愛知工業大、部史上初のタイトルを手に。全国地区対抗大学大会制す。
創部31年目の感激。(撮影/松本かおり)
はじめての勲章だった。1月6日にパロマ瑞穗ラグビー場でおこなわれた第66回全国地区対抗大学大会の決勝戦で愛知工業大学が鹿児島大学を45-21で破った。同大会での初優勝は、愛工大が創部31年目で手にした初の王座だった。
ファイナリストはともに1回戦、準決勝を完勝し、決戦に挑んだ。愛工大は全国大学選手権出場を目指していたが、目標を切り替えてこの大会に挑んだ。鹿大は4年生は部での活動を引退し、3年生以下の新チーム。ラストイヤーのラストゲームに懸ける思いの強さが勝因のひとつになったのは確かだろう。
愛工大は立ち上がりの時間帯を制してペースを掴んだ。
開始2分、相手反則から得たPKで敵陣深く攻め入り、ラインアウトからのモールで先制トライ。4分にはターンオーバーから攻撃を重ね、最後はアウトサイドを攻略した(WTB永田雄也)。13分にはキックカウンターから大きくボールを動かして走り切る(CTB河野太希)。ラインアウトからのアタックで奪った23分のトライも合わせ、序盤で24-0と大きくリード。残りの時間に鹿大に3トライを返されはしたが、追う者に少し光が差し込むと追加点を奪う戦いでリードを守り切った。
過去に全国地区対抗大会で2度の準優勝はあるものの、監督就任30年で初のタイトルを手にした岡本昌也監督は、「最初に(トライを)取れたのが大きかった。それまで立ち上がりに課題があったが、ディフェンスも頑張ったし、4年生を中心に(この大会に目標を)切り替えて力を合わせてきた結果。多くの人の支えが実っての優勝は嬉しいですね」と感激の表情を見せた。SH青柳大地主将も「自分のたちのラグビーをやり切れた」と話し、仲間と感激の時間に浸った。
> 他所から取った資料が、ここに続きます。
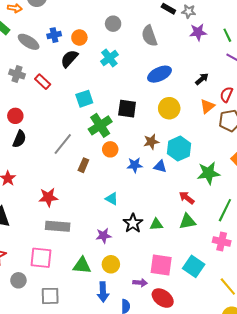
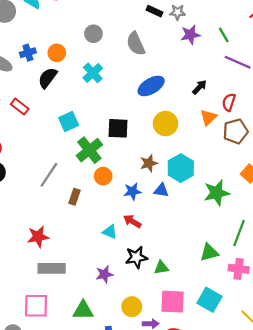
red arrow: (187, 198) -> (132, 221), moved
green triangle: (187, 221) -> (209, 253), moved
black star: (133, 223) -> (136, 257), turned 30
green triangle: (156, 224) -> (161, 268), moved
yellow circle: (111, 264) -> (132, 307), moved

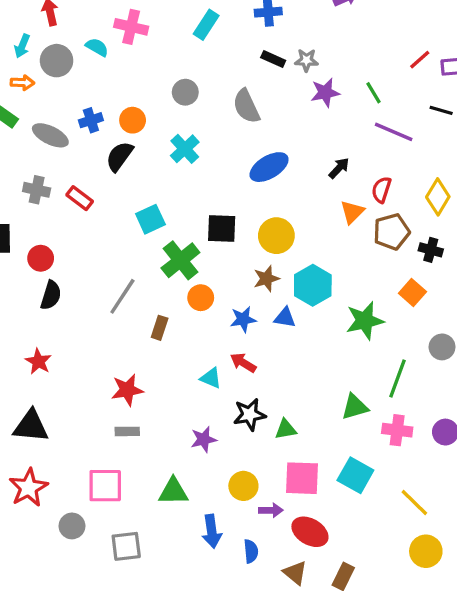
yellow circle: (166, 124) -> (276, 236), moved
red star: (38, 237) -> (127, 390), moved
gray rectangle: (52, 268) -> (127, 431), size x0.6

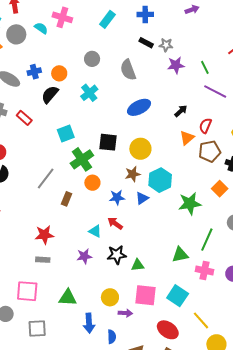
blue triangle: (285, 318) -> (142, 198), turned -48
purple star: (204, 439) -> (84, 256), moved
yellow line: (414, 502) -> (201, 320), moved
red ellipse: (310, 532) -> (168, 330), moved

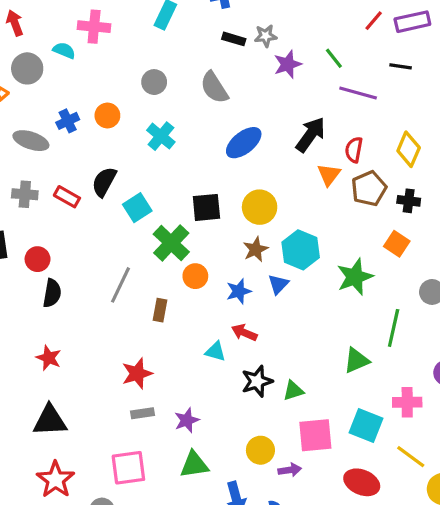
black semicircle: (50, 94) -> (104, 182), moved
black arrow: (181, 111) -> (311, 135), size x1.6
purple star: (84, 256) -> (187, 420), moved
pink cross: (204, 271) -> (407, 402), moved

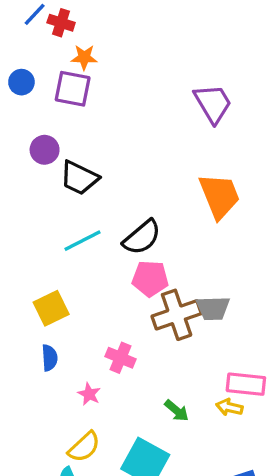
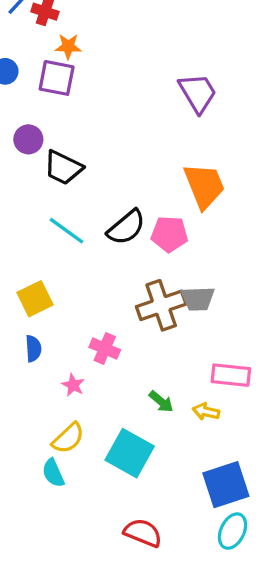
cyan line: (83, 241) -> (67, 231), turned 63
pink pentagon: (150, 279) -> (169, 234), moved
yellow arrow: (229, 407) -> (206, 412), moved

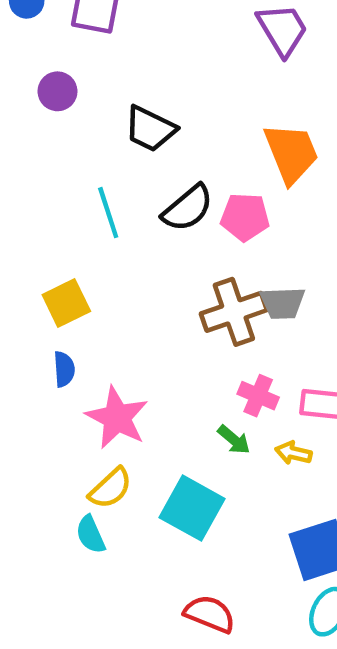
black trapezoid: (63, 168) -> (150, 129), moved
cyan line: (67, 231) -> (108, 213), turned 36
pink cross: (105, 349) -> (258, 396), moved
pink star: (73, 385) -> (117, 418), size x2.0

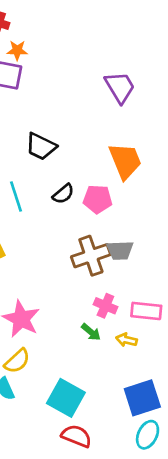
black semicircle: (188, 208) -> (63, 194), size x0.7
cyan square: (192, 508) -> (66, 398), moved

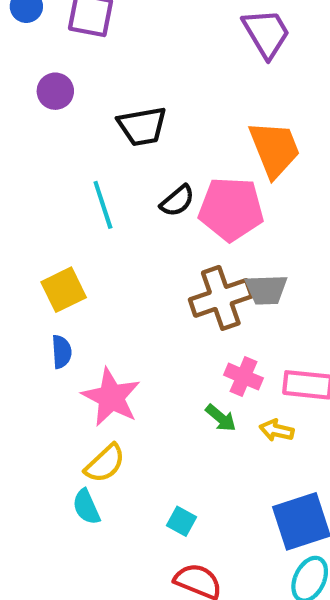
black trapezoid: (41, 146) -> (142, 126), turned -36
pink pentagon: (98, 199) -> (231, 209), size x1.4
cyan square: (66, 398) -> (181, 521), size x0.5

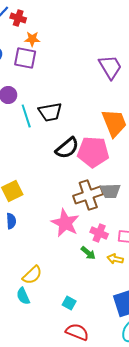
black semicircle: (177, 201) -> (67, 148), size x1.4
cyan line: (103, 205) -> (26, 116), moved
pink star: (111, 397) -> (65, 223), moved

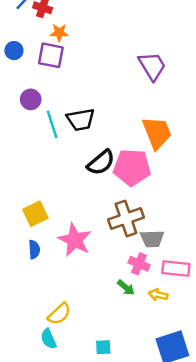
gray trapezoid: (110, 191) -> (152, 239), moved
pink star: (65, 223) -> (75, 240), moved
cyan square: (69, 303) -> (103, 347), turned -32

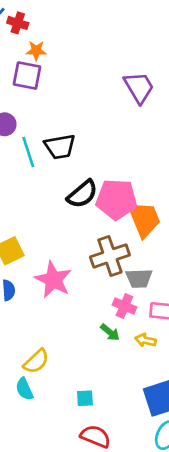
orange trapezoid: (157, 133) -> (144, 219), moved

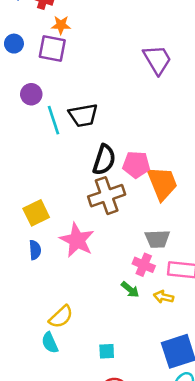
black semicircle: (82, 194) -> (104, 160), turned -32
pink pentagon: (117, 199) -> (136, 165), size x0.7
brown cross: (110, 256) -> (107, 196), moved

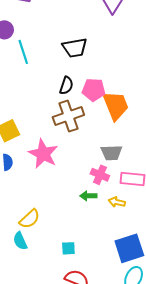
black trapezoid: (83, 115) -> (75, 48), moved
black semicircle: (104, 160) -> (66, 86), size x0.7
green arrow: (130, 290) -> (88, 196), turned 140

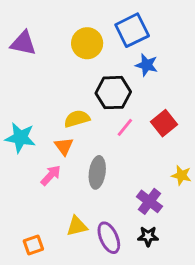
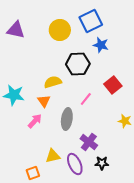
pink line: (125, 127) -> (86, 99), moved
purple cross: (149, 201) -> (89, 142), moved
orange square: (33, 245) -> (33, 173), moved

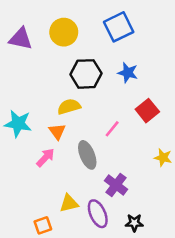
yellow circle: (60, 30) -> (64, 32), moved
blue star: (101, 45) -> (128, 73), moved
black hexagon: (78, 64) -> (86, 74), moved
gray ellipse: (67, 119) -> (87, 155), turned -30
black star: (102, 163) -> (134, 223), moved

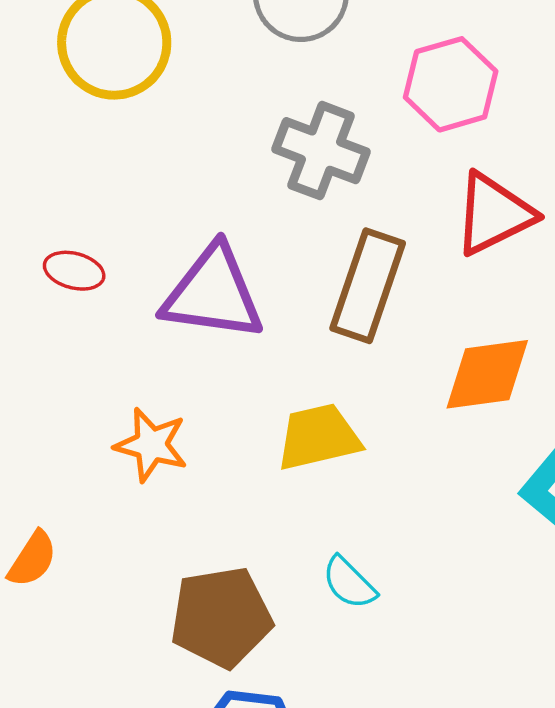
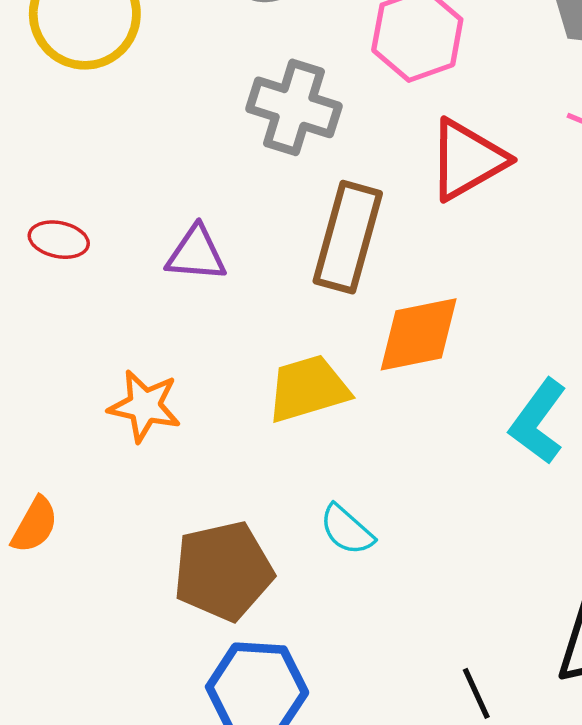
purple triangle: (213, 293) -> (196, 254), size x0.6
orange diamond: (487, 374) -> (419, 334), moved

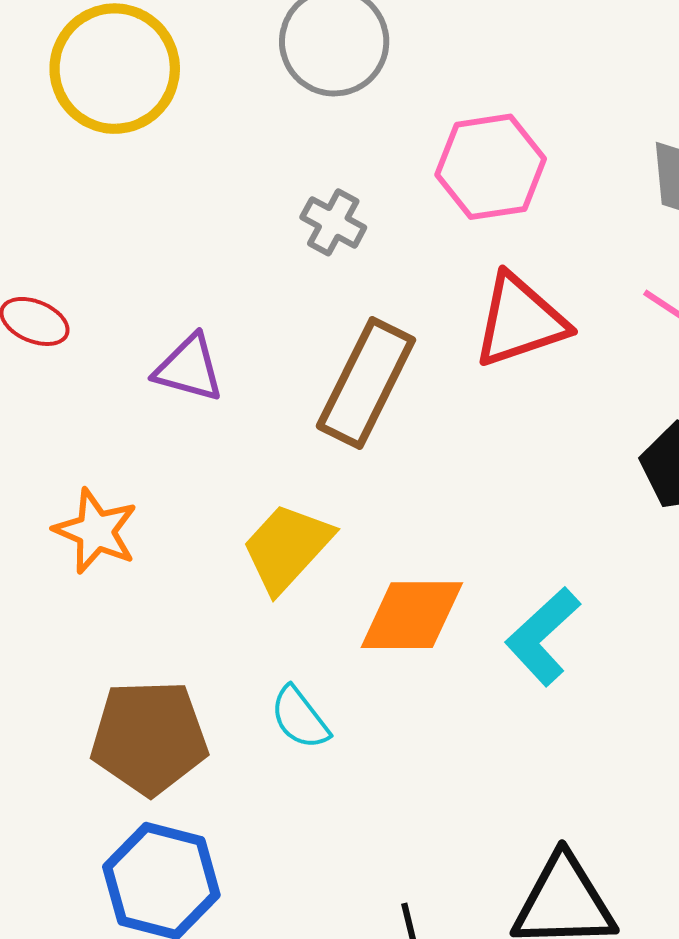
gray cross: (294, 107) -> (333, 222), size x0.6
orange diamond: (419, 334) -> (412, 615), moved
yellow trapezoid: (308, 389) -> (287, 548), turned -42

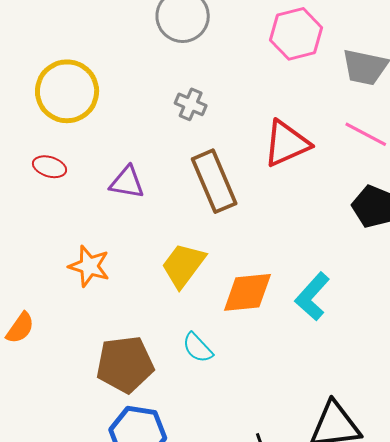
yellow circle: (115, 69) -> (67, 91), moved
pink hexagon: (491, 167) -> (296, 34), moved
brown rectangle: (366, 383) -> (214, 181), turned -44

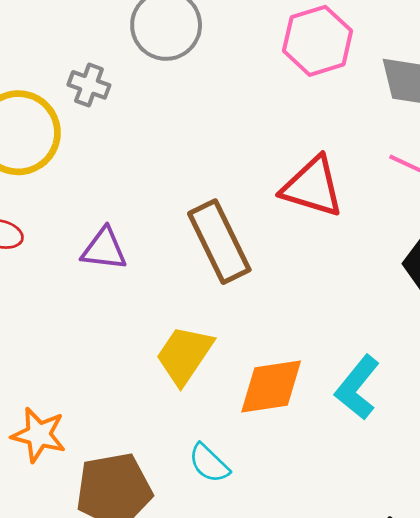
gray cross: (191, 104) -> (89, 85), moved
red triangle: (286, 144) -> (312, 187), turned 44
orange star: (89, 266) -> (39, 435), moved

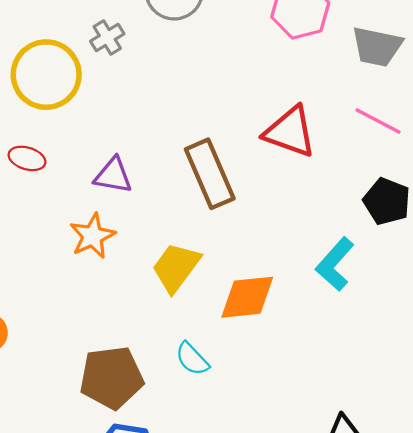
gray cross: (89, 85) -> (107, 38), turned 36
cyan L-shape: (357, 387) -> (335, 264), moved
orange star: (39, 435) -> (92, 236), moved, turned 30

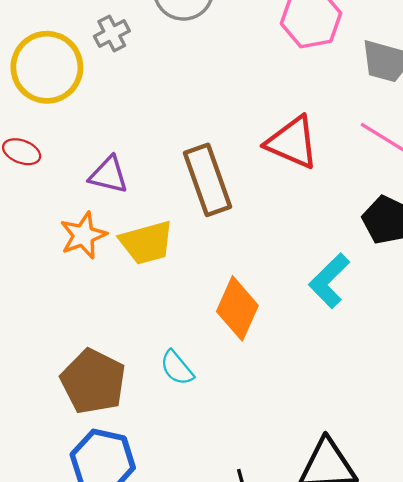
yellow trapezoid: (176, 267) -> (147, 243), moved, turned -146
orange diamond: (247, 297) -> (237, 308), turned -64
brown pentagon: (112, 378) -> (93, 381), turned 30

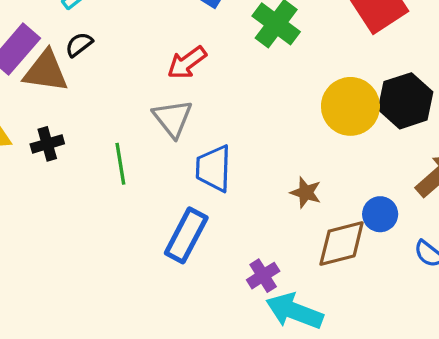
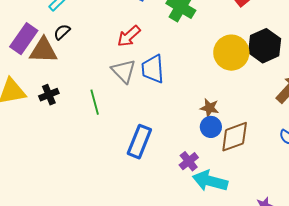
blue trapezoid: (214, 168) -> (153, 69), moved
blue circle: (380, 214) -> (211, 127), moved

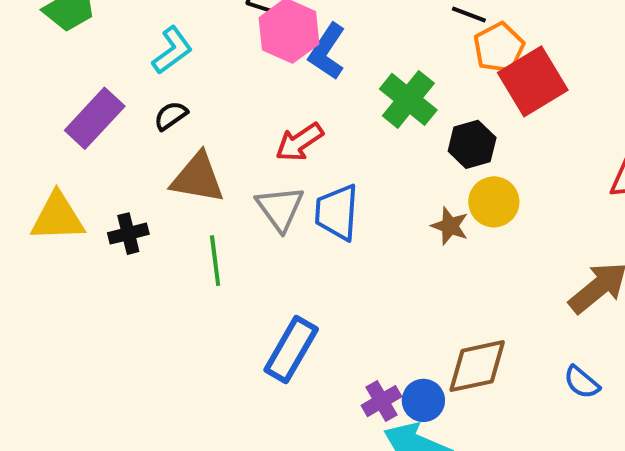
black hexagon: (265, 46) -> (472, 144), moved, size x0.7
brown triangle: (43, 50) -> (198, 178), moved
yellow circle: (231, 53) -> (494, 202), size x0.7
brown star: (210, 108) -> (450, 226), moved
blue circle: (211, 127) -> (423, 400), moved

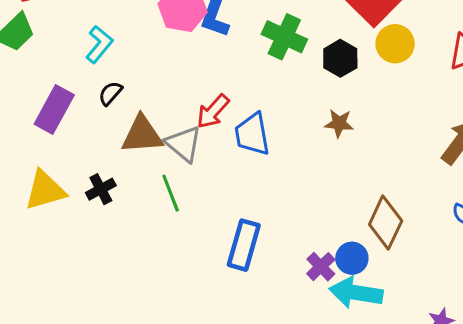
red arrow: (299, 142) -> (213, 111), moved
yellow circle: (494, 202) -> (395, 44), moved
gray triangle: (280, 208) -> (184, 144), moved
brown diamond: (477, 366) -> (386, 223), turned -39

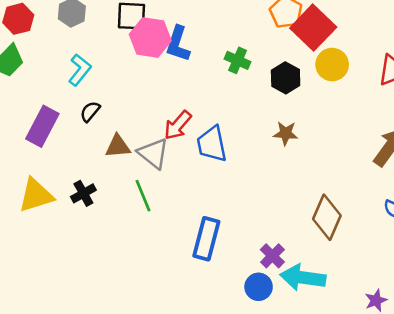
green cross: (284, 37) -> (238, 60), size x0.7
brown triangle: (142, 135) -> (118, 146), size x0.7
blue circle: (352, 258) -> (259, 287), moved

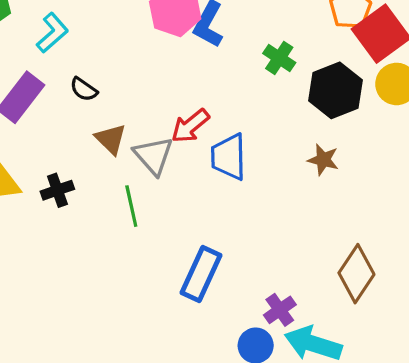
cyan L-shape: (80, 70) -> (52, 33), moved
black hexagon: (286, 78) -> (335, 90), size x1.4
black semicircle: (90, 111) -> (84, 89), turned -105
brown triangle: (118, 146) -> (111, 139), turned 40

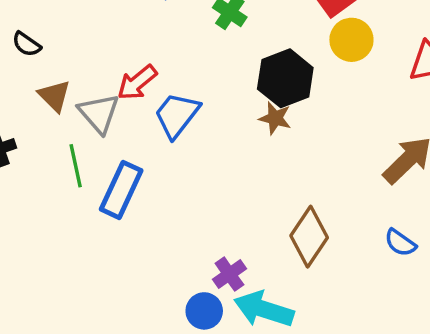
black hexagon: (335, 90) -> (285, 78), moved
blue trapezoid: (229, 157) -> (177, 115), turned 39
blue rectangle: (201, 274) -> (121, 190), moved

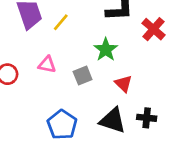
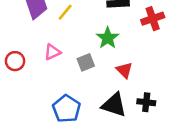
red cross: (154, 29) -> (153, 19), turned 30
pink triangle: (47, 65) -> (52, 52), turned -36

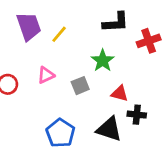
red triangle: (124, 70) -> (120, 94), turned -30
black cross: (146, 102) -> (137, 115), moved

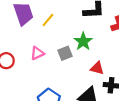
gray square: (80, 86) -> (65, 53), moved

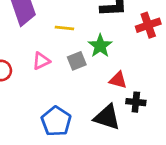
yellow line: (48, 20) -> (64, 28), moved, turned 56

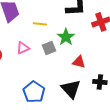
black cross: (136, 102) -> (100, 82), moved
black triangle: (107, 117) -> (71, 89), turned 30

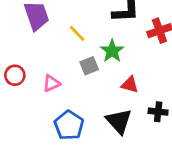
yellow line: (40, 24) -> (77, 33), turned 40
pink triangle: (23, 48) -> (51, 83), moved

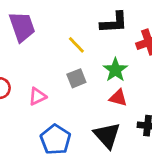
yellow line: (77, 33) -> (76, 45), moved
green star: (112, 51) -> (115, 70), moved

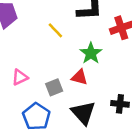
gray square: (76, 78) -> (54, 87), moved
red triangle: (118, 98) -> (79, 77), moved

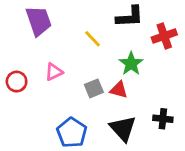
pink triangle: (20, 77) -> (54, 72), moved
gray square: (54, 87) -> (94, 88), moved

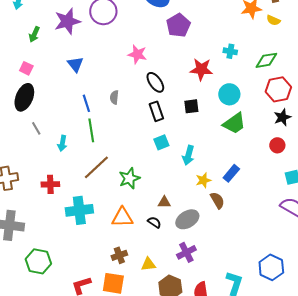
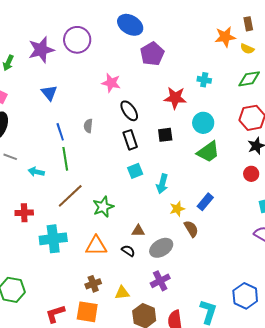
green diamond: (266, 60) -> (249, 79), moved
gray line: (36, 128) -> (10, 157), turned -40
cyan arrow: (62, 143) -> (36, 172), turned 91

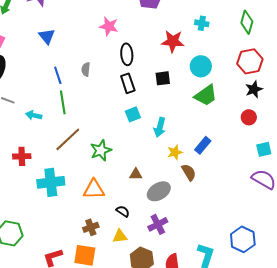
green diamond: (249, 79) -> (247, 22), turned -65
black ellipse: (129, 111) -> (127, 54), turned 30
black semicircle: (128, 251) -> (123, 211), moved

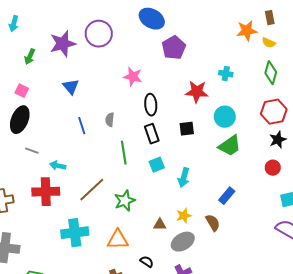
green line: (63, 102) -> (124, 153), moved
yellow star: (175, 152) -> (184, 216), moved
red cross: (22, 156) -> (46, 192), moved, size x1.5

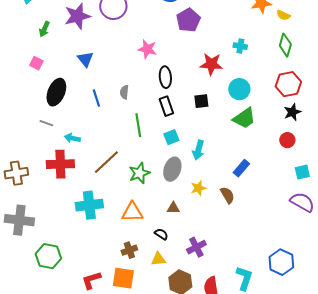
black ellipse: (20, 120) -> (56, 92), moved
brown triangle: (160, 225) -> (173, 208), moved
gray ellipse: (183, 242) -> (172, 169), moved, turned -40

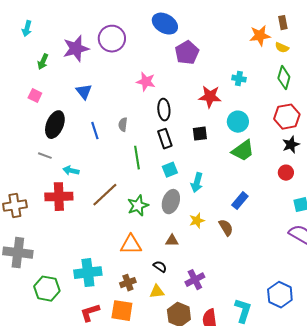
cyan cross: (89, 205) -> (88, 273), moved

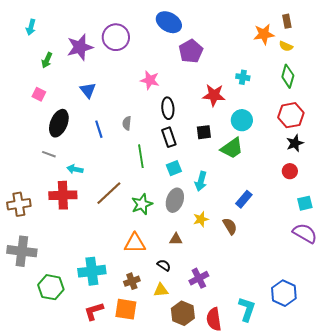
green trapezoid: (243, 151) -> (232, 148), moved

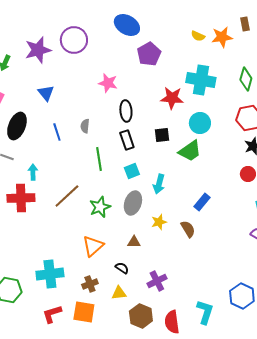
yellow semicircle: (286, 46) -> (198, 36), moved
cyan cross: (243, 77) -> (201, 80), size x2.0
cyan arrow: (75, 169) -> (33, 172), turned 77
orange triangle: (135, 243) -> (93, 246), turned -40

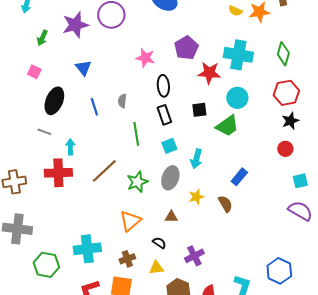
purple pentagon: (149, 54) -> (186, 48), moved

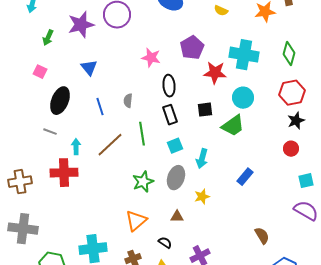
yellow semicircle: (235, 11) -> (221, 11), moved
brown line: (104, 171) -> (110, 145), moved
brown semicircle: (225, 204) -> (262, 236), moved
敗れた鹿大も、新チームに切り替えて2か月弱ながら自分たちのスタイルを示した。前に出て倒す。ハイテンポで攻める。点差ほどの実力差を感じさせぬパフォーマンスで、最後の15分以上の時間帯を制した。SO中尾隼太主将も「やれることはやったから、いい経験になる」と言った。
いつもの年より早くスタートを切り、ゲームを通しての経験値も高められた。主将は「九州(での優勝)を獲るためにも逆算して組織を作っていきたい。鹿大にとって歴史を変える1年にしたい」と下を向くことはなかった。